I’ve been in a difficult position over the past five months regarding the way that I learned to do advocacy versus the way others prefer to do advocacy. Two very different, polar opposite ways, each capable of pissing the other off.
I wrote a review of some of my experiences at a conference. I divided the posts so that there wasn’t one, overwhelmingly long post. I put positive and neutral observations into the first post and observations about things I found to be problematic in the second post. In my advocacy background, I was taught to find something to praise if something is going to be criticized or questioned. I set about to do that and it ruffled a lot of feathers in ways that I did not intend.
My advocacy background, going back to the (long ago) days of co-founding and co-running the Visions in Feminism conference and volunteering with the National Conference on Organized Resistance, has its roots in demanding openness and accountability. That entails doing everything publicly, with transparency. I personally and professionally prefer transparency for anything done in the public eye, be that public service, government, social justice, sustainable business, nonprofits, or social enterprise. But I’ve been butting heads with those that don’t feel this way, who don’t feel that transparency is best.

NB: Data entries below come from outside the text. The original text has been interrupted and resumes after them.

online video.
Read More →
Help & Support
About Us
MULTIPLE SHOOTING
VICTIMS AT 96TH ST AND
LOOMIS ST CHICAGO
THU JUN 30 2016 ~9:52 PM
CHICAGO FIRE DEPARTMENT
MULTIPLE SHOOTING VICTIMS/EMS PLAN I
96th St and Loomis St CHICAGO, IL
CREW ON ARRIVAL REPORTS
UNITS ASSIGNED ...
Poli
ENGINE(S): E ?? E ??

Russell Leffingwell said that a “foundation should have glass pockets,” meaning that we should all have the ability to look inside organizations to understand how their work is done. This openness inspires confidence, while keeping everything behind closed doors can cause suspicion and distrust. Nonprofit organizations (NPOs) generally choose to be unaccountable to the democratic process by nature; but any organization that wants to be intersectional and to create meaningful change must be held accountable by the people it wants to serve.

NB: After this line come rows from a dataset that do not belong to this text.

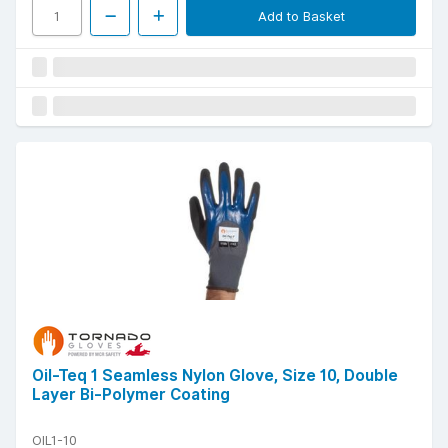
Add to Basket
Oil-Teq 1 Seamless Nylon Glove, Size 10, Double
Layer Bi-Polymer Coating
OIL1-10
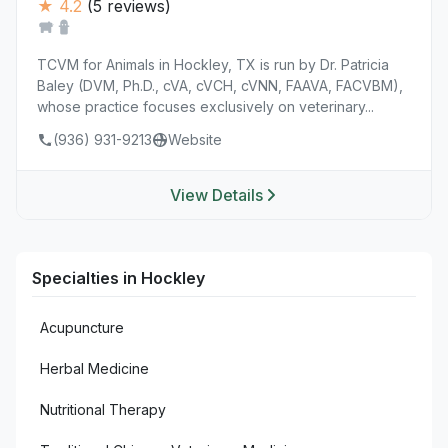
★ 4.2
(5 reviews)
TCVM for Animals in Hockley, TX is run by Dr. Patricia
Baley (DVM, Ph.D., cVA, cVCH, cVNN, FAAVA, FACVBM),
whose practice focuses exclusively on veterinary...
(936) 931-9213
Website
View Details
Specialties in Hockley
Acupuncture
Herbal Medicine
Nutritional Therapy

Sure, we are used to NPOs being the voice through which the concerns of others are voiced. But, it needs to be the other way around. People don’t serve NPOs — NPOs are supposed to serve people. In democracy, NPOs are the ruled, not the rulers. This is how social justice is built and even defined (as the fair and just relation between the individual and society).
The Foundation Center puts it best in its FAQ:
Transparency is, in a word, openness. A foundation that operates transparently is one that provides information about its work, operations and processes, and what it is learning in an open, accessible, and timely manner. For foundations operating in today’s digital age, transparency also really means having a virtual presence in addition to a physical one so anyone can quickly learn what you do, why you do it, and what difference it makes in the world.
Transparency is also a critical element of achieving accountability. Glasspockets relied on the One World Trust, one of our Glasspockets partners and global accountability experts, to provide a framework for assessing accountability. According to the One World Trust, accountability is made up of four elements, which include transparency, evaluation, participation, and complaint and response mechanisms.
Grantmakers often think of transparency in terms of how it benefits grantseekers and external audiences, pointing to how transparency serves to strengthen credibility, build public trust, and improve relations with grantees and other stakeholders. However, the value of increased foundation transparency may be even greater for grantmaking professionals themselves, as transparency also reduces duplication of effort, facilitates greater collaboration, and cultivates a community of shared learning and best practices.
When we do work in the public sphere, we need to accept that there will be mixed and negative reviews presented in public — nothing is perfect, no one is perfect, and we can all strive to be better. I believe that when something occurs in a public forum, it should be addressed openly and publicly. The belief behind public review is that it’s important to publicly bring attention to issues so that others who might be impacted can be made aware; so that others might be encouraged to bring forth their own experiences; and so an ongoing dialogue can be held with input from as many people as possible.
When things that happen in public are only addressed in private, it can feel as though it is being done secretively. It can feel as though the flaw, and thus, the work to fix it, is not being openly acknowledged. It can feel as though obfuscation of problems is desired and preferred. To me, taking discussion about public events to private-only forums is contrary and nonsensical. Without transparency, I believe there is no true accountability. And without true accountability, there cannot be lasting and meaningful change.